::: The data
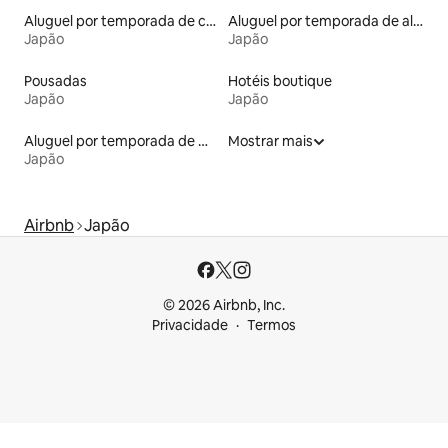
Aluguel por temporada de casas na árvore
Aluguel por temporada de alojamentos ecológicos
Japão
Japão
Pousadas
Hotéis boutique
Japão
Japão
Aluguel por temporada de microcasas
Mostrar mais
Japão
Airbnb
Japão
© 2026 Airbnb, Inc.
Privacidade
Termos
::::::
(Problem details):
For each line in the material above that contains the string "Aluguel", make a copy.

(Reply to the task):
Aluguel por temporada de casas na árvore
Aluguel por temporada de alojamentos ecológicos
Aluguel por temporada de microcasas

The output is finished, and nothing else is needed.